Один факт не дает мне покоя, мне намекнули, что если бы расследование продолжалось и было бы доказано, что это убийство, а не несчастный случай, то Ангелина осталась бы без средств к существованию. Ибо гибель папы рассматривалась как несчастный случай при исполнении служебных обязанностей – он ставил антенну для прослушивания нашего российского радио, он должен был отвечать на вопросы сограждан, у него на «Свободе» была своя рубрика. Ангелина поначалу не соглашалась с этой версией и настаивала на дальнейшем расследовании. Но потом ее, видимо, убедили не рубить сук под собой – «Свобода» стала платить ей маленькую ренту, сняла квартирку. Расследование было прекращено. Но до сих пор очень многие сомневаются в достоверности этой версии…»

Известный писатель Владимир Войнович – один из тех, кто не сомневается в том, что смерть Галича наступила в результате несчастного случая. Вот его слова: «Его смерть – такая трагическая, ужасно нелепая. Она ему очень не подходила. Он производил впечатление человека, рожденного для благополучия. Но ведь смерть не бывает случайной! Такое у меня убеждение – не бывает. Судьба его была неизбежна, и это она привела его в конце концов к такому ужасному концу, где-то в чужой земле, на чужих берегах, от каких-то ненужных ему агрегатов. Я спрашивал: у тамошних людей нет никаких сомнений, что эта смерть неподстроенная».

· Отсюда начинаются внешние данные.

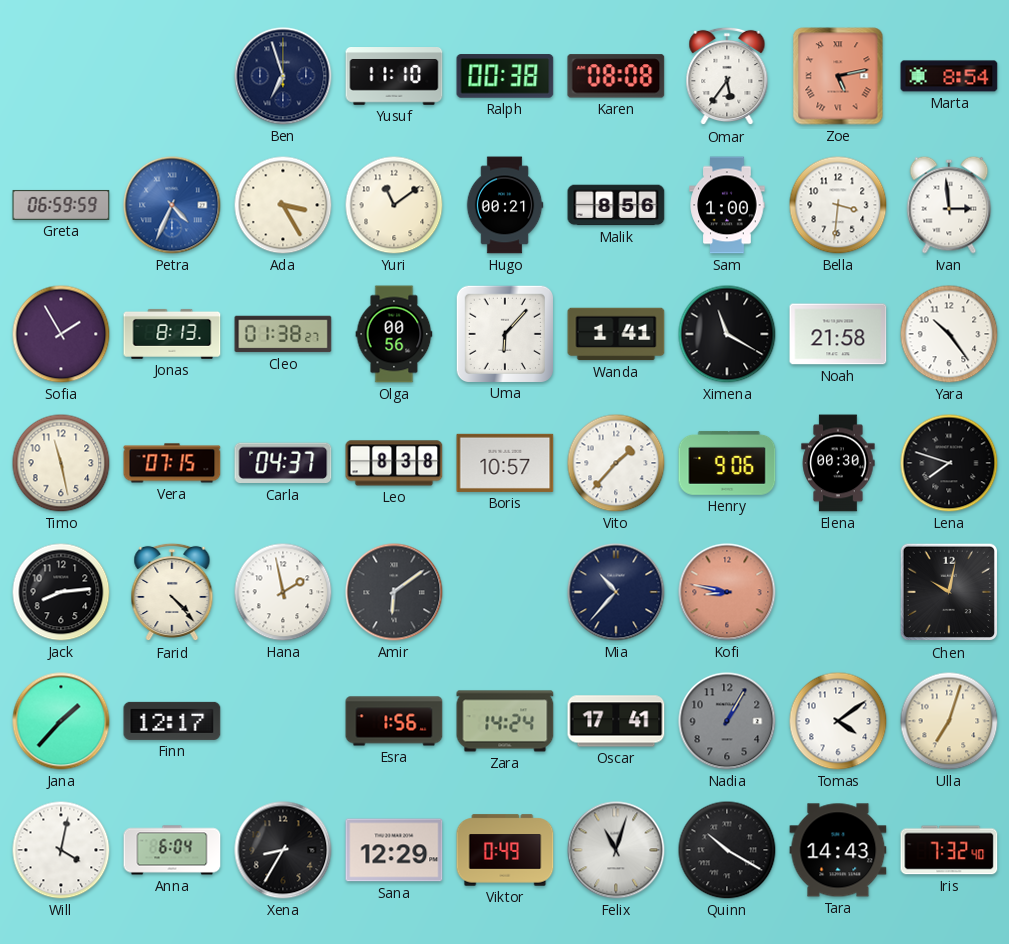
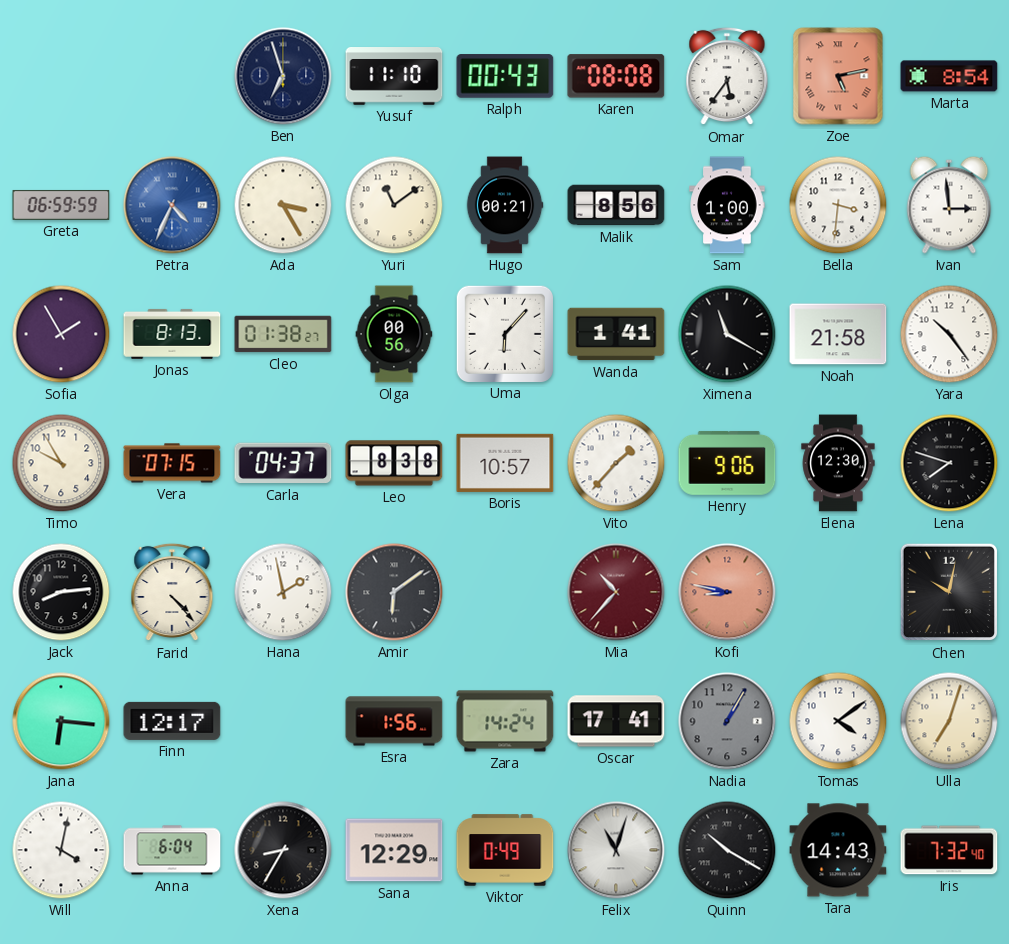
Ralph: 00:38 -> 00:43
Timo: 11:28 -> 9:55
Elena: 00:30 -> 12:30
Mia dial: navy -> burgundy
Jana: 1:37 -> 6:16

22 декабря 1977 года в переполненной русской церкви на рю Дарью произошло отпевание Александра Галича. На нем присутствовали руководители, сотрудники и авторы «Континента», «Русской мысли», «Вестника РСХД», журнала и издательства «Посев», писатели, художники, общественные деятели, друзья и почитатели, многие из которых прибыли из-за границы – например, из Швейцарии, Норвегии. Вдова Галича получила большое количество телеграмм, в том числе и из СССР – от А. Д. Сахарова, «ссыльных» А. Марченко и Л. Богораз.

Помянули покойного и его коллеги в Советском Союзе. На следующий день после его кончины сразу в двух московских театрах – на Таганке и в «Современнике» – в антрактах были устроены короткие митинги памяти Галича. Еще в одном театре – Сатиры – 16 декабря после окончания спектакля был устроен поминальный вечер. Стихи Галича читал Александр Ширвиндт.

Последним пристанищем Галича стала заброшенная женская могила на кладбище Сен-Женевьев-де-Буа в Париже. Девять лет спустя в эту же могилу легла и супруга Галича Ангелина Николаевна. Причем ее смерть тоже была трагической и тоже окутана туманом недомолвок. Согласно официальной версии, 30 октября 1986 года, будучи в подпитии, она заснула в постели с горящей сигаретой в руке. Возник пожар, в результате которого Ангелина Николаевна задохнулась от продуктов горения. Вместе с нею умерла и ее любимая собачка Шуша. Однако, как утверждает дочь Галича Алена, когда близкая подруга погибшей по вызову полиции приехала на место происшествия, она не обнаружила в доме некоторых вещей. В частности, кое-каких документов и второй части романа Галича «Еще раз о черте». Кому понадобились эти рукописи, непонятно.

Стоит отметить, что за два года до гибели вдовы Галича в СССР умерла ее 42-летняя дочь Галина. Мать на ее похороны не пустили.